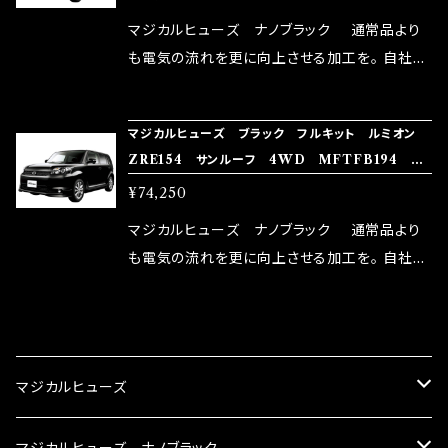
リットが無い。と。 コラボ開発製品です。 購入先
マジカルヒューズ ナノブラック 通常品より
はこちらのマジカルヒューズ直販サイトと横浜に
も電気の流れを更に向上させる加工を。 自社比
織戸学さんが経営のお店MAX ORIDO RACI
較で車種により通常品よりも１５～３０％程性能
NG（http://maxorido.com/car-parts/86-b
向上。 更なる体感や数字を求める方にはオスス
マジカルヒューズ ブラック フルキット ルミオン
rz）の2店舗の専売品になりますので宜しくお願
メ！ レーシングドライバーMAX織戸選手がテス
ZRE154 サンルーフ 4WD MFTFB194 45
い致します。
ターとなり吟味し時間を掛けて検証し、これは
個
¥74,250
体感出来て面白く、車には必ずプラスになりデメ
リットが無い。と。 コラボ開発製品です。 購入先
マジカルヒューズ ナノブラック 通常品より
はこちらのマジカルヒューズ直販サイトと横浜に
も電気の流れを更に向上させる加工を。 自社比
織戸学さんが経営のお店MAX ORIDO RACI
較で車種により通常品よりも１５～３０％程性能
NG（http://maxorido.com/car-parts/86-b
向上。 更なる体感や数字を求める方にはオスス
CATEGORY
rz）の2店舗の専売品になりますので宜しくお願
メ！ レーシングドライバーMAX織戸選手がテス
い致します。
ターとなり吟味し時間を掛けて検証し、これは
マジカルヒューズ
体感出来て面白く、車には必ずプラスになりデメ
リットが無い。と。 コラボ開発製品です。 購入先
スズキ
============
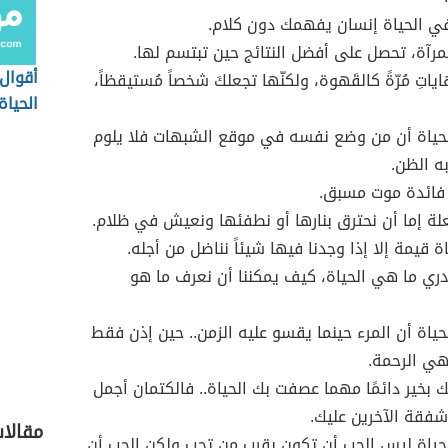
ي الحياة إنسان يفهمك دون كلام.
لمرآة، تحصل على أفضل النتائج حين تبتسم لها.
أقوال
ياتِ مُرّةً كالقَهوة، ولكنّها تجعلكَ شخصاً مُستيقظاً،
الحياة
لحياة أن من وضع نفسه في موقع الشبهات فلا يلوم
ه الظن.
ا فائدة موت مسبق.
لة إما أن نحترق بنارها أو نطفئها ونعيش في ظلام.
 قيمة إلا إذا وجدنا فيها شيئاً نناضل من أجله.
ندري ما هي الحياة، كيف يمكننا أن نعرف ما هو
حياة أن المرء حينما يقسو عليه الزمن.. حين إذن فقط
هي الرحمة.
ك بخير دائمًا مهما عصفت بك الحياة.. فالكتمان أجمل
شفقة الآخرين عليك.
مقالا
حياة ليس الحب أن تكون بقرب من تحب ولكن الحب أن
============
[PROBLEM REQUIREMENTS]:
From the records above, transcribe without alteration every line from the one with "ك بخير دائمًا" to the one with "حياة ليس الحب", inclusive.

[ANSWER TO THE EXERCISE]:
ك بخير دائمًا مهما عصفت بك الحياة.. فالكتمان أجمل
شفقة الآخرين عليك.
مقالا
حياة ليس الحب أن تكون بقرب من تحب ولكن الحب أن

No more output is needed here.